John on Press Herald Post


From the deck of a boat it all just looks like water.  But from a fish eye view, this is a wonderful place.

Stellwagen Bank National Marine Sanctuary is at the ecological heart of the Gulf of Maine.  This is where cold nutrient-rich water, pushed south by the Maine Coastal Current, washes over deep basins, boulder fields, sand banks and dramatically rugged terrain.  Plankton blooms support prolific populations of bait fish.   Forage draws cod and flounder, tuna, sharks, whales, porpoise, dolphins, seals, sea birds and diversity of species that all come there to feed.

This is the fountainhead for life in the Gulf of Maine.

Nestled into the mouth of Massachusetts Bay, 900 square miles between Cape Ann and Cape Cod, the Stellwagen Bank National Marine Sanctuary is an urban sanctuary.  Designated by Congress in 1991, Stellwagen is surrounded by the 6 million persons of the Boston metro-region.  One of the ten best places in the world to watch whales is within sight of the Boston skyline.
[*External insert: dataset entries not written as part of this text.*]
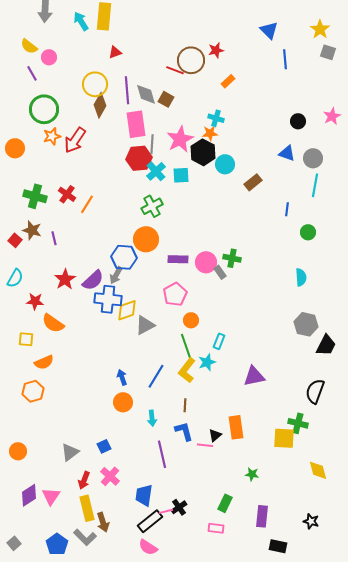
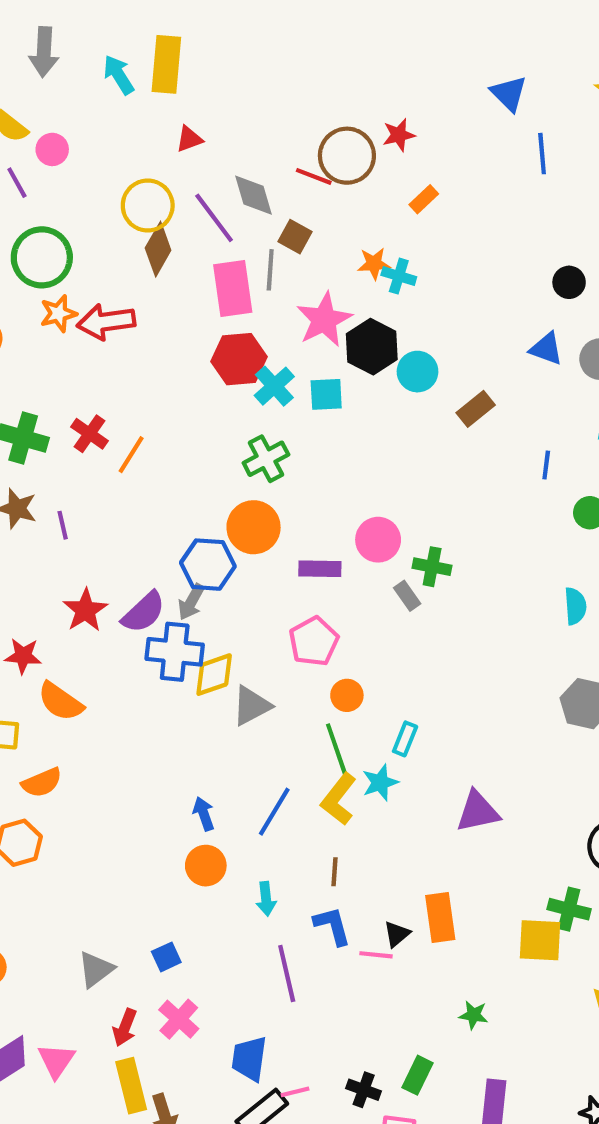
purple line: (127, 90) -> (214, 218), turned -32
gray diamond: (146, 94) -> (254, 195), moved
orange star: (210, 133) -> (374, 264), moved
red arrow: (75, 140) -> (106, 322), turned 48
gray line: (152, 144) -> (270, 270), moved
pink circle: (206, 262) -> (378, 540), moved
black cross: (179, 507) -> (364, 1090), moved, turned -35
This is where human population meets ocean wilderness head-on.  Industrial development, shipping, and commercial fishing compromise every aspect of ecology.  A sanctuary in name only, without protection it is approaching crisis.

Over 200 people have labored for six years to craft management recommendations for Stellwagen.  But the management plan has been released without any regulatory proposals.  This is New England’s National Marine Sanctuary.  The planning issues are ones that we will soon confront in coastal Maine as well.